**Work instruction**.
With the images removed, reproduce each entry below word for word.

══ Data under study

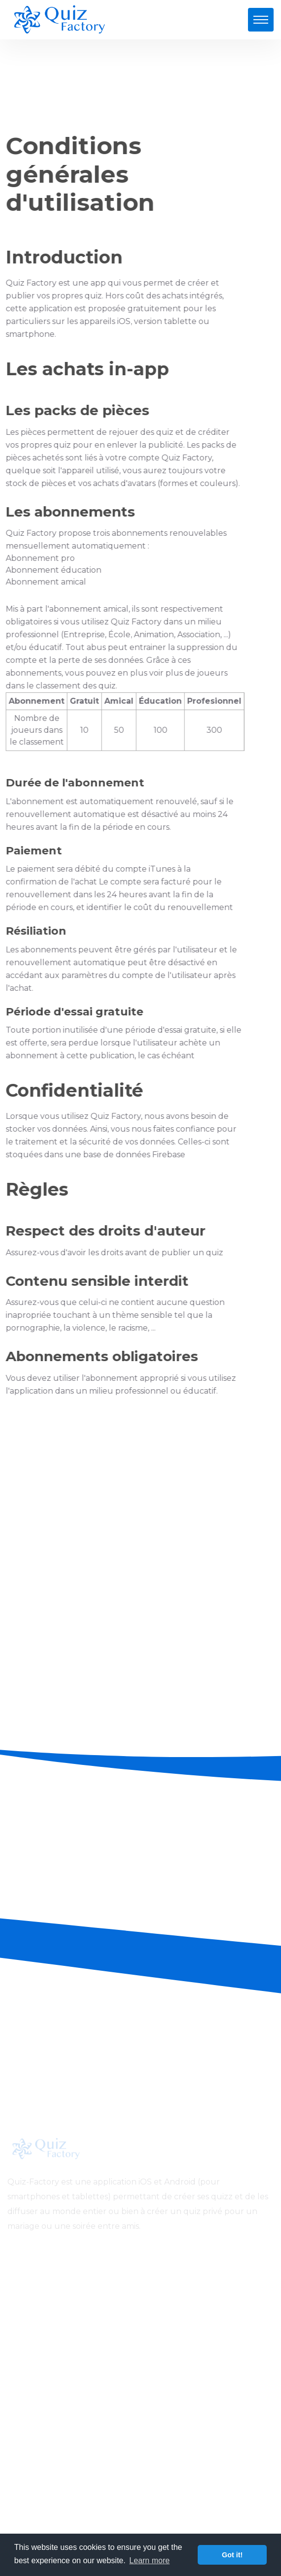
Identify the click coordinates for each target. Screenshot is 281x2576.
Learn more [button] (149, 2560)
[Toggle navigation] (261, 20)
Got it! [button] (232, 2555)
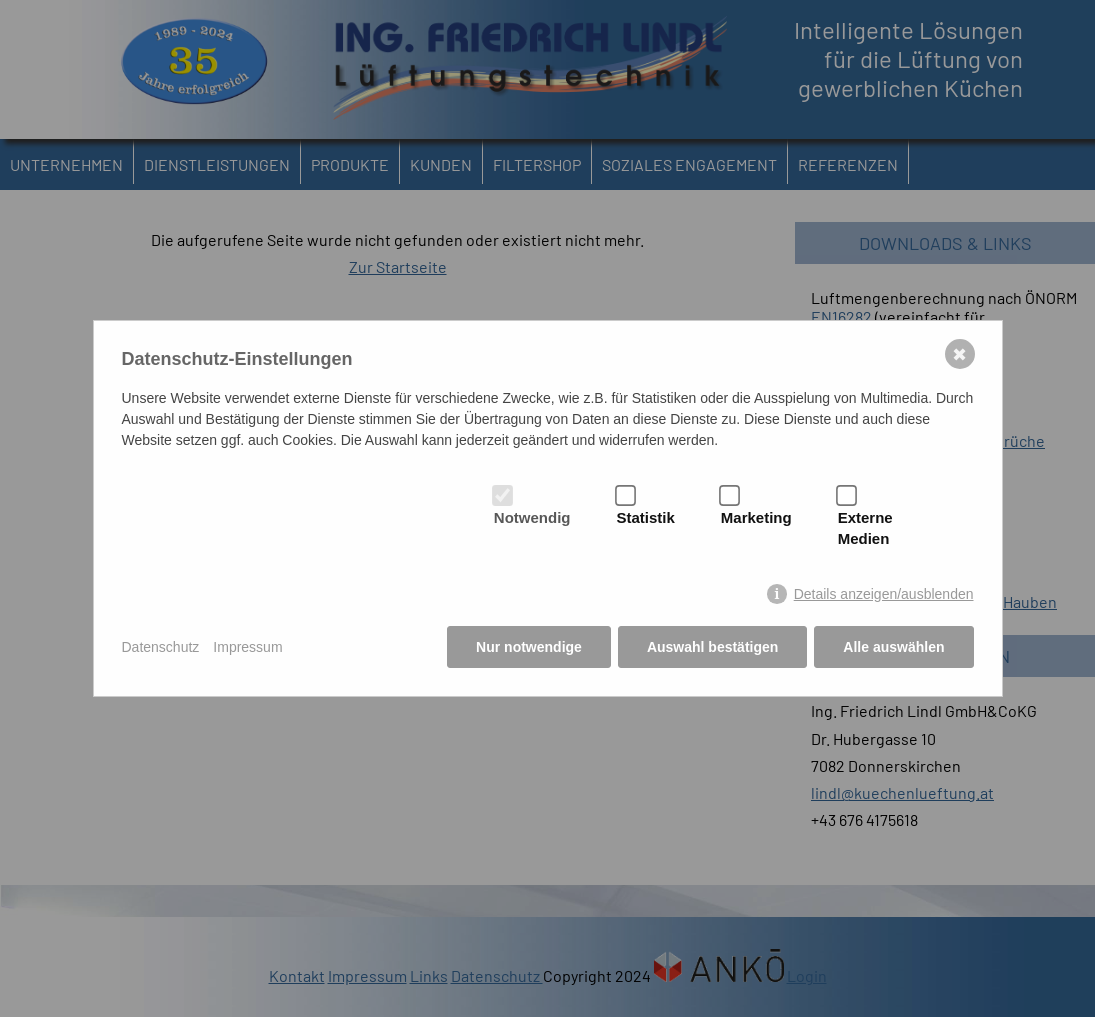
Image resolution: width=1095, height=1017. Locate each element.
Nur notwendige (529, 647)
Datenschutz (161, 647)
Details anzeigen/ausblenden (884, 594)
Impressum (247, 647)
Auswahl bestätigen (712, 647)
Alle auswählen (893, 647)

════

**Task result**.
Identify the click coordinates for each target. Screenshot is 281x2576.
Learn more [button] (149, 2560)
[Toggle navigation] (261, 20)
Got it! [button] (232, 2555)
Image resolution: width=1095, height=1017. Locate each element.
Nur notwendige (529, 647)
Datenschutz (161, 647)
Details anzeigen/ausblenden (884, 594)
Impressum (247, 647)
Auswahl bestätigen (712, 647)
Alle auswählen (893, 647)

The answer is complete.